Two days later, the score was my dad: 1, Apple Support: 0. Well played dad, well played.

So I was thrilled at how easily I would be able to watch movies/TV shows/all of the concert videos from my computer.

Which means that something had to go horribly, horribly wrong. Because like the course of true love, my life never runs smooth.

Thank you Verizon Fios, for stepping up to the challenge of screwing everything up.

I suppose I should be grateful. Fios completely dying on me is less expensive to deal with than my TV blowing up or my surround sound amplifier catching on fire. But it’s also more annoying, because I currently have ZERO cable OR internet service.

In other words, I’ve been Amish for the past 36-48 hours, depending on when you’re reading this.

Okay, okay, not TRULY Amish. Because I still have electricity and running water and store-bought butter, and yes, TECHNICALLY I can still get on the internet VERY slowly by using my cell phone as a mobile hotspot and docking it to my computer.  So maybe more Mennonite than Amish. But whatever you call it, it flat out sucks. A lot.

I don’t think of myself as a person who watches a lot of television. I’ve got a handful of shows that I’m addicted to (at the moment, Dexter, Boardwalk Empire, House, Glee, and South Park are all set up to record the series on my dvr), but other than those, I don’t really watch anything else. I can’t stand reality shows or anything on Bravo or E!, so when the cable went out yesterday and the Fios guys told me they couldn’t get anyone out here until Friday, I figured it was a pain, but I would be okay.
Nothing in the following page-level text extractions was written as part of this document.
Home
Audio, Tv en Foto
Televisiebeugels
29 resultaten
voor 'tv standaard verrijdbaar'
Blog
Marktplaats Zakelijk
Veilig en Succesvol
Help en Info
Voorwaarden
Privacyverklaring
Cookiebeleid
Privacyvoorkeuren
About an hour after that phone call, I called Fios support back and BEGGED them to send someone out sooner. In that hour, Rosie and I had somehow regressed to a Lord of the Flies type scenario, with war paint smeared on our faces, a conch shell, spears, and a mysterious beast stalking us through my apartment.

Okay, maybe that’s a slight exaggeration. The beast didn’t show up until the second hour without TV or internet.
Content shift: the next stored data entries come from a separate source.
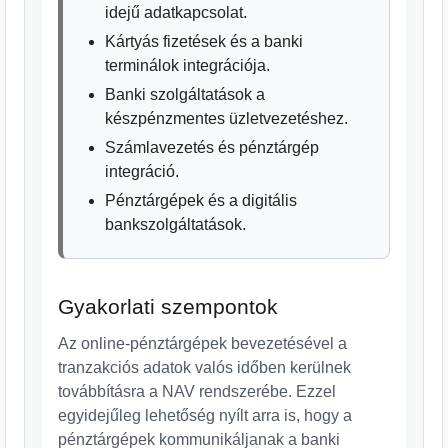
idejű adatkapcsolat.
Kártyás fizetések és a banki
terminálok integrációja.
Banki szolgáltatások a
készpénzmentes üzletvezetéshez.
Számlavezetés és pénztárgép
integráció.
Pénztárgépek és a digitális
bankszolgáltatások.
Gyakorlati szempontok
Az online-pénztárgépek bevezetésével a
tranzakciós adatok valós időben kerülnek
továbbításra a NAV rendszerébe. Ezzel
egyidejűleg lehetőség nyílt arra is, hogy a
pénztárgépek kommunikáljanak a banki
Luckily, the wait is almost over. In theory. Because, in theory, the Fios repair guy is supposed to show up this afternoon. In theory.
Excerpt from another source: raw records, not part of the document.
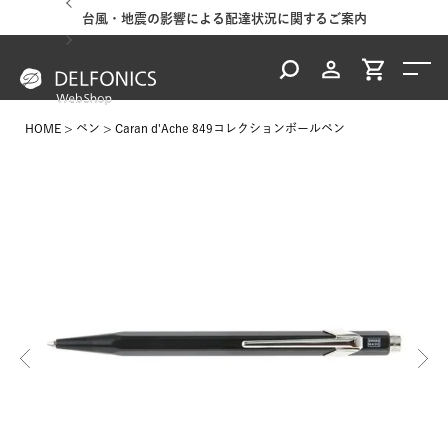
台風・地震の影響による配達状況に関するご案内
HOME
ペン
Caran d'Ache 849コレクションボールペン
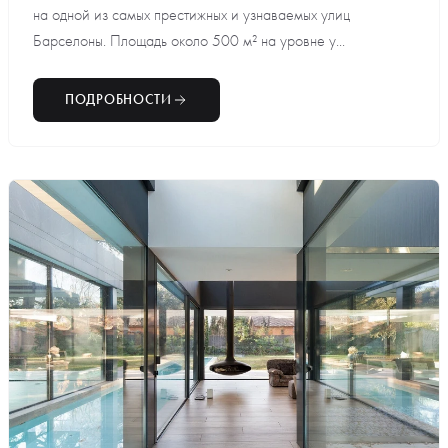
на одной из самых престижных и узнаваемых улиц
Барселоны. Площадь около 500 м² на уровне у...
ПОДРОБНОСТИ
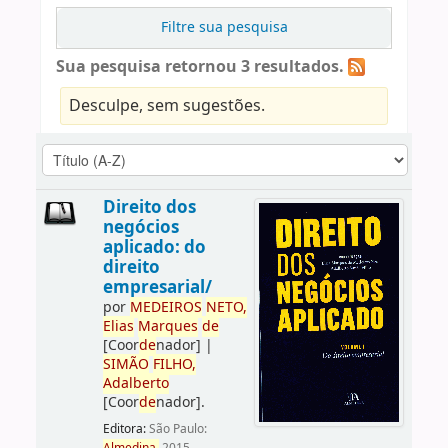
Filtre sua pesquisa
Sua pesquisa retornou 3 resultados.
Desculpe, sem sugestões.
Direito dos
negócios
aplicado: do
direito
empresarial/
por
ME
DE
IROS
NETO,
Elias
Marques
de
[Coor
de
nador]
|
SIMÃO
FILHO,
Adalberto
[Coor
de
nador]
.
Editora:
São Paulo:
The problem is that the only window they had available was 1pm-5pm today, unless I wanted to wait until Tuesday night. And if I waited until Tuesday, I’m pretty sure that by the time they DID arrive, I’d have “No TV and no beer make Homer go crazy” scribbled all over my walls and it would look like the scene out of Apocalypse Now when they finally find Marlon Brando and he’s a fat psychopath who has enslaved all the natives. I mean, the horror. The horror.

But one to five this afternoon? Um, hello, I have a job! So I warned them that I can’t be there before three today, and I think I made myself sufficiently clear that they absolutely NEEDED to arrive AFTER three.

Which means the guy is going to call me at 1:15 to say he’s there.

And if that happens, God have mercy on everyone who works within a thirty mile radius of any Fios employee. Because I’m not going to go medieval on them. Oh no. Sorry Quentin Tarantino, but that’s not nearly scary enough. I’m going to go biblical. I’m talking darkness and locusts and smiting their first born.

It’s probably not healthy that instead of reading or working on my next book (or even getting ahead on my blog posts), I’ve been sitting here plotting my revenge against Fios for when they show up too early. But I know that’s going to happen. And while I threatened over the phone last night to go back to Comcast, I don’t really want to do that either. Because after years of suffering at the hand of Comcast, I finally freed myself from its evil empire, and I don’t want to go crawling back like a battered woman returning to her abuser again and again.

So Fios guy, if by some chance you’re reading this, I’d show up around 3:15 today if I were you. Because while William Congreve (NOT William Shakespeare, as the line is commonly misattributed to) said, “Heaven has no rage like love to hatred turned, Nor hell a fury like a woman scorned,” what he MEANT to say was “Heaven has no rage like love to hatred turned, Nor hell a fury like a woman scorned BY HER INTERNET AND CABLE PROVIDER.”